Darrell Jones III '14

Major: Politics
Profession: Customer Success Manager, Twilio, San Francisco, Calif.; TechEquity Founder; Artist
Hometown: Arlington Heights, IL

What are you doing now?

I laugh at this, but upon reflection, I realize I’m doing a lot of what I did at Pomona! I work in tech at Twilio managing relationships with key accounts as a customer success manager. I cofounded a political advocacy nonprofit called the TechEquity Collaborative that organizes tech workers for political action. And I’m a Yerba Buena Center for the Arts Public Imagination Fellow where I’m creating a public artistic production addressing questions like, “where is our public imagination?” and ” how we dream better together?”

At Twilio, I nurture relationships with companies throughout the Bay area and NY. I provide consultative approaches to leveraging innovative communication tools to help our customers better engage, retain, and delight their customers. I work with large companies like Apple, Twitter, and Visa as well as startups like NerdWallet,  Box, and GitHub to drive more value from communications.

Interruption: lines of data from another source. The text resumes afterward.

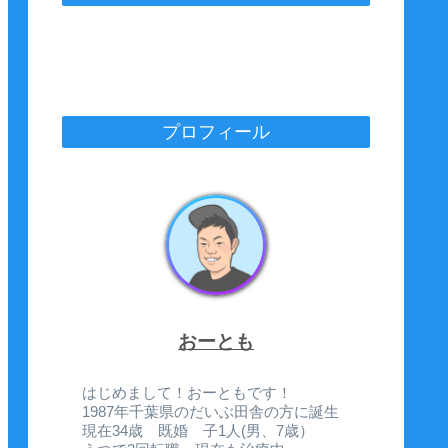
プロフィール
おーとも
はじめまして！おーともです！
1987年千葉県のだいぶ田舎の方に誕生
現在34歳 既婚 子1人(男、7歳）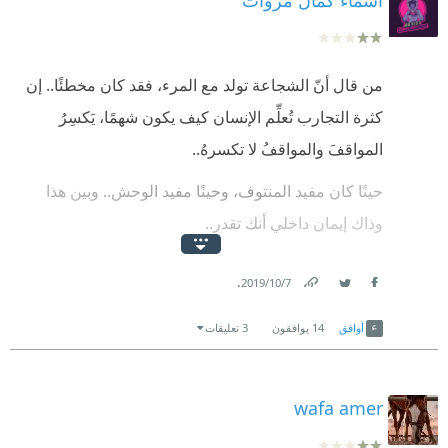
من قال أنّ الشجاعة تولد مع المرء، فقد كان مخطئًا.. إن
كثرة التجارب تُعلِّم الإنسان كيف يكون شهمًا، يَكسِرُ
المواقفَ والمواقفُ لا تكسرهُ..
حينًا كان مفيد المنتوف، وحينًا مفيد الوحش.. وبين هذا
وذاك إيمان داخلي أنك تقدر..
انت يا مفيد تقدر.. أنتِ يا نفوسنا تقدرين..
.
7‏/10‏/2019
عندما تتحدى الإرادة الخوف.. هكذا تصبح انسانًا جاسرًا
Link
Twitter
Facebook
أوافق
14
يوافقون
3 تعليقات
قاهرًا لا يُقهر.
حدّثتُ نفسي عندما انتهيت من القراءة، أوصيتها وأوصيتكم
wafa amer
" لا تجعل اليأس يسيطر عليك ساعة الغضب".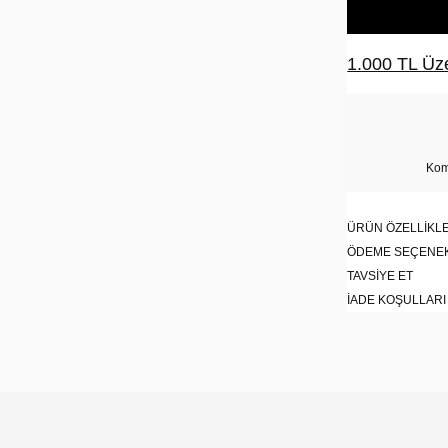
1.000 TL Üze
Kom
ÜRÜN ÖZELLIKLE
ÖDEME SEÇENE
TAVSIYE ET
İADE KOŞULLARI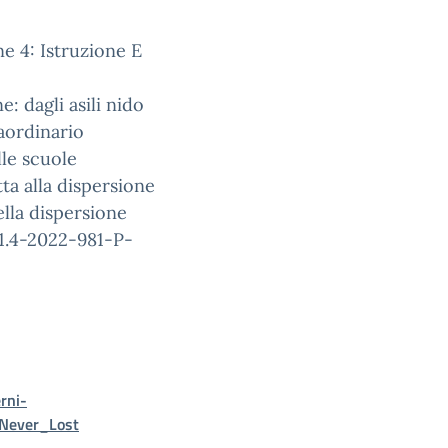
e 4: Istruzione E
e: dagli asili nido
raordinario
lle scuole
ta alla dispersione
ella dispersione
.4-2022-981-P-
rni-
Never_Lost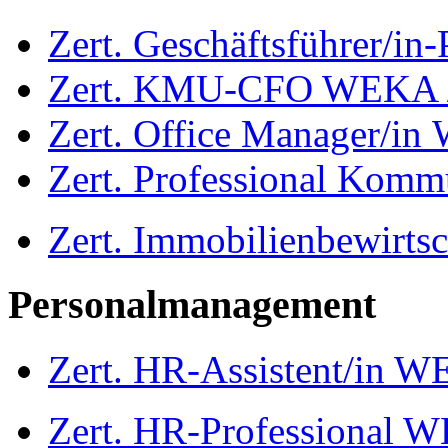
Zert. Geschäftsführer/
Zert. KMU-CFO WEKA 
Zert. Office Manager/in
Zert. Professional Kom
Zert. Immobilienbewirts
Personalmanagement
Zert. HR-Assistent/in W
Zert. HR-Professional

I organize, convene and advocate through the TechEquity Collaborative. We work in tandem with local grassroots advocacy organizations to advance policy solutions in the realm of housing, workforce development and digital access. In partnership with Our Beloved Community Action Network and the East Oakland Black Cultural Zone Collaborative, we recently helped successfully lobby the city of Oakland to secure $2.2 million over the next two years for anti-displacement services and $5 million for new affordable housing development.

The Yerba Buena Center for the Arts fellowship allows me to take all this concrete action I’m engaged in and pursue it through the subtler senses. I channel all my reading, meditating, contemplating, and action into grappling with questions of public imagination through art.

Outside of these engagements, I’ve built a self-directed class for myself around how great thinkers throughout time have approximated meaning in life. I’m seeking to understand how we can help people in the modern era lead meaningful lives. I also maintain a meditation practice.

How did you get there?

“Before I can tell my life what I want to do with it, I must listen to my life telling me who I am.” ~ Parker J. Palmer

There’s a surface level path from Pomona and then there’s the underlying level. On the surface, I went from Pomona to starting a company in Shanghai to joining some Pomona alums running a startup, to my current posts. But that description misses most of the action. The real path covers hours of introspection, numerous conversations with wise mentors and constant feedback from testing. That three-step process is called "wayfinding." It recognizes the internal predispositions of a person, the dialectical nature of meaning making, and the need to validate informed hypothesis against the world. This is how I ended up where I’m at and how I’ll navigate where I’m going.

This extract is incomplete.